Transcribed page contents

——————

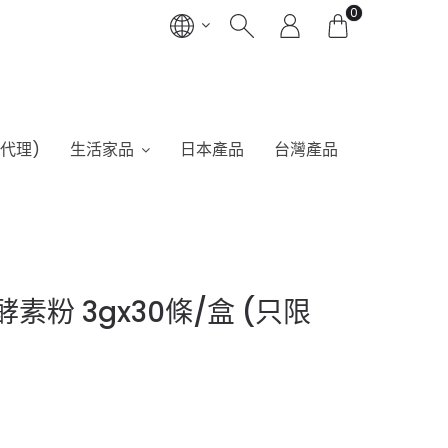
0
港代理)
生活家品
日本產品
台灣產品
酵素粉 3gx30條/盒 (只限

——————

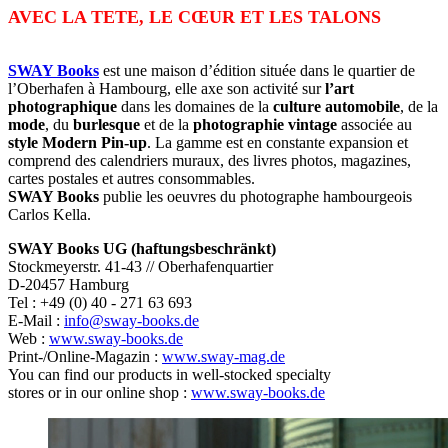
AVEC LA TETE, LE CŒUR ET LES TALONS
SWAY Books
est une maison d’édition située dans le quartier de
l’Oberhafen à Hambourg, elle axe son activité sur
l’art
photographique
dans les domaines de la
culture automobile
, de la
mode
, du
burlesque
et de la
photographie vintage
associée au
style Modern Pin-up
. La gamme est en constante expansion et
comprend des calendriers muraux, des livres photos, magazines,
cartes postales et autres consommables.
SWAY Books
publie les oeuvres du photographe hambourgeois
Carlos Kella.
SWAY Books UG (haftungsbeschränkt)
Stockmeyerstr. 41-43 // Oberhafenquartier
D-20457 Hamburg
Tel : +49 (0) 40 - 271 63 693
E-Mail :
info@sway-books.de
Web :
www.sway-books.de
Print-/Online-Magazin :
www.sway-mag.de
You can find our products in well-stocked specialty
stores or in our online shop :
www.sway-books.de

——————

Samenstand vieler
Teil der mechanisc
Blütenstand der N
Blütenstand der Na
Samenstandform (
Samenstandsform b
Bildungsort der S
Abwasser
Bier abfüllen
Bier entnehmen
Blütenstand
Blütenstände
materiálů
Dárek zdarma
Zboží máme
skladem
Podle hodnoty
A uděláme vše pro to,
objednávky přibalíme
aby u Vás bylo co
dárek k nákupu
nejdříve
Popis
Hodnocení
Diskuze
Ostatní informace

——————

Exercise - Where a line above holds the word "Blütenstand", copy it.

Answer to this exercise -
Blütenstand der N
Blütenstand der Na
Blütenstand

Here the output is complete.